## Your assignment:
Nothing outside the range is wanted. Repeat exactly the lines below from the one with "You are a GUI" through the one with "Image resolution: width=1320".

## Recorded information:
+ + + + +
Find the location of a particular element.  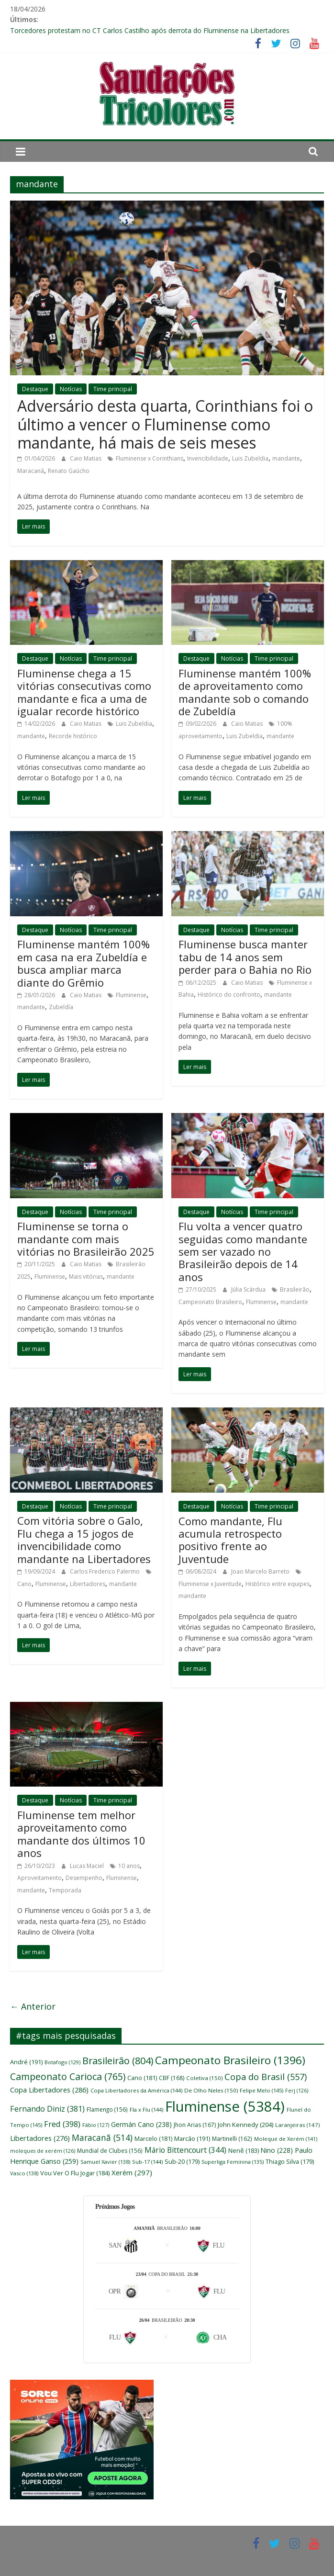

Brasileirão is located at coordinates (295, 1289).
+ + + + +
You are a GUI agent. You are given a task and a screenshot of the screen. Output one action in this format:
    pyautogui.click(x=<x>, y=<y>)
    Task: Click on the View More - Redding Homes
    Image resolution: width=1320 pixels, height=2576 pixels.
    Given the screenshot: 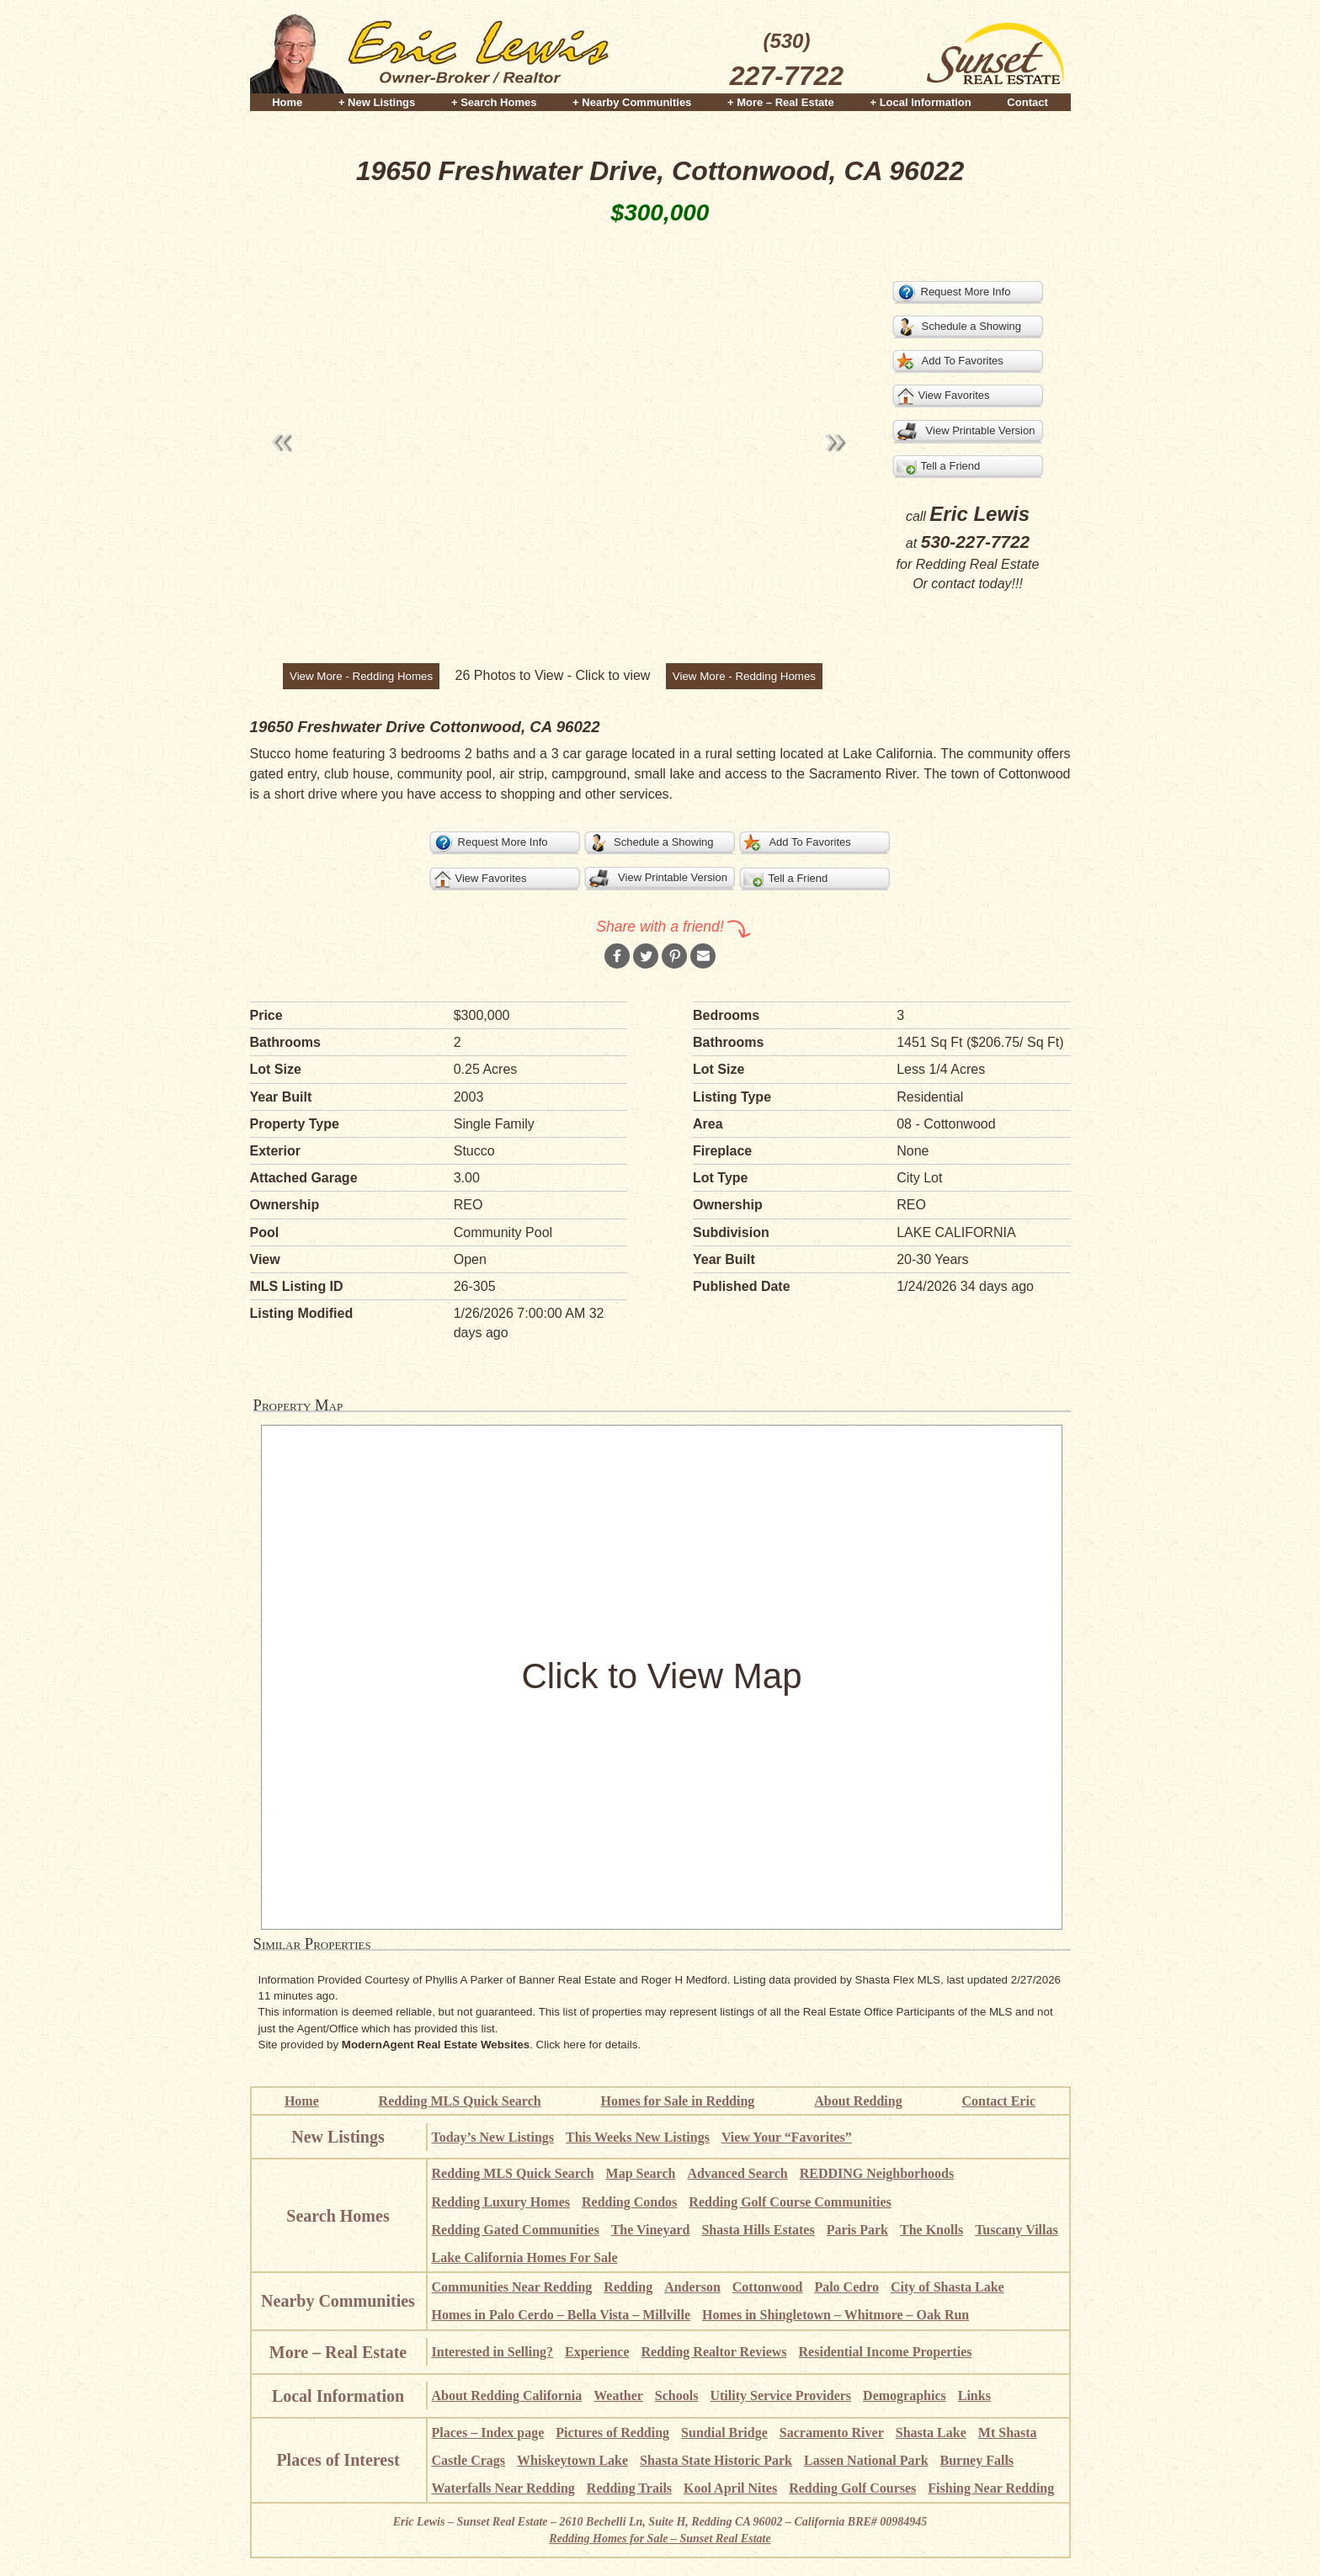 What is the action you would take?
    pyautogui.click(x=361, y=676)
+ + + + +
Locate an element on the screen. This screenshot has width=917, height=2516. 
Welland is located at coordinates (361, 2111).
+ + + + +
## Solution:
You are a GUI agent. You are given a task and a screenshot of the screen. Output one action in this format:
    pyautogui.click(x=<x>, y=<y>)
    Task: Click on the View More - Redding Homes
    Image resolution: width=1320 pixels, height=2576 pixels.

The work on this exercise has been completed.